*** Opening of SUPPLIED INFORMATION ***

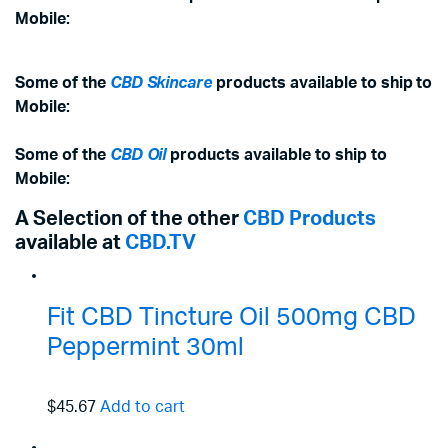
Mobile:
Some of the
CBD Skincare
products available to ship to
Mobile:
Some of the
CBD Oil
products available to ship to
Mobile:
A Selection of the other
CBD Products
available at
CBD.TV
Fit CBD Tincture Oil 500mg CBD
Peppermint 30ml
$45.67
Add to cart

*** Close of SUPPLIED INFORMATION ***
*** Opening of SUPPLIED INFORMATION ***

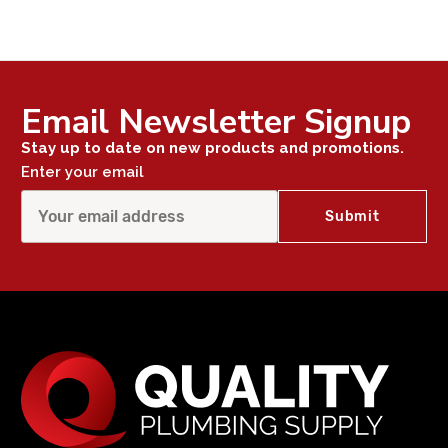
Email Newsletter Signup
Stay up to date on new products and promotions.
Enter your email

*** Close of SUPPLIED INFORMATION ***

Above are the records; repeat exactly the lines from the one holding "CBD Products" down to the one holding "Add to cart", end lines included.

*OUTPUT OF THE EXERCISE*:
CBD Products
available at
CBD.TV
Fit CBD Tincture Oil 500mg CBD
Peppermint 30ml
$45.67
Add to cart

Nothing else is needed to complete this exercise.